夜。ほぼ放心状態の夜。
目の前に並ぶのは昨日作った鍋スープと、先日も食べたバスクチーズケーキである。
今日はやらなければならないこともあったが、率直にサボって家にいた。
頭も体も重かったし、正直それどころでは無いのだ。
そう、今日から推しのイベントが始まったのだ。
何度か紹介しているが、私はあるリズムゲームに出てくるキャラクターにどハマりしている。
正確に言えば一番好きな推しのイベントでは無いのだが、その相棒のイベントなのだ。
もちろん、ガチャには両方登場するのだが。
というわけで、買ってきたのは推しの好物であるチーズケーキ。
どこかのサイドストーリーでコンビニのチーズケーキを褒めちぎっていたが、あれは絶対にローソンのバスチーズケーキだと、私は勝手にそう思っているのだ。
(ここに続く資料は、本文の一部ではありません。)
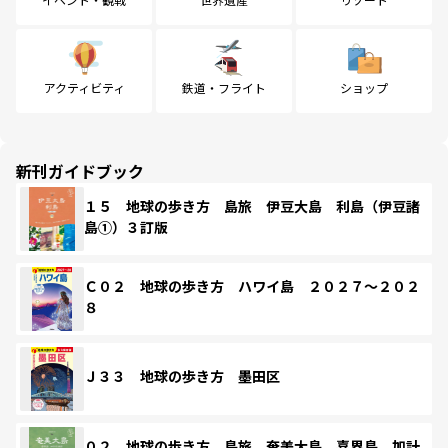
アクティビティ
鉄道・フライト
ショップ
新刊ガイドブック
１５ 地球の歩き方 島旅 伊豆大島 利島（伊豆諸
島①）３訂版
Ｃ０２ 地球の歩き方 ハワイ島 ２０２７～２０２
８
Ｊ３３ 地球の歩き方 墨田区
０２ 地球の歩き方 島旅 奄美大島 喜界島 加計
だから、ガチャを回す時にこのチーズケーキを買うのは毎度の恒例行事となっている。
まずはゲームのストーリーをたんまりと堪能し、余韻に揺さぶられながらスマホの前にチーズケーキを置いて、10連のボタンを押す。押す。押す。
その甲斐あってか、なんとか80連で推しとその相棒をゲットすることが出来た。
これで心配事はなくなった。
貯めていた石を溶かすことに、今更抵抗はない。
このチーズケーキは慰めの味ではなく、祝福のデザートとして楽しめそうだ。
そんなこんなで晩御飯。
昨日の残りの鍋を食べつつ、体を温める。心の方はすでに温まっていた。
鍋も二日目の方が美味しくなったりするのだろうか。何となく味が染みているような気がした。
そしてお楽しみのチーズケーキ。
この前のように値引きはされていないが、味に大差はない。
少しカラメルっぽいソースが、ねっとりと濃厚なチーズケーキによく合う。
きっと推しもこの美味しさに釣られてやって来てくれたに違いない。
とは言え、味を楽しむ間にも、ゲーム内で進んだストーリーのことで私の頭の中はいっぱいだ。
いつもシリアスな話ばかりを持ちかけてくる推しグループのストーリーが、今回は珍しくほのぼのとしていた。
あまいチーズケーキ笑食べながら、ぎゅっと詰まって可愛いとしか言えなくなった語彙を、少しずつほどいて感想を吐き出していく。
こうしている間だけが、酷く幸せであるように思える。
推しはどんな薬よりもよく効く精神安定剤なのだ。
もっとも、乱されることも大いにありはするのだが。
明日からの予定を考えつつ、少しげんなりとする。
でも、きっと大丈夫。あと一週間と少しは生きていける。
憂鬱なことは取っ払って、とりあえず、まだ始まったばかりのイベントを楽しむとしようと、私は心に誓うのだった。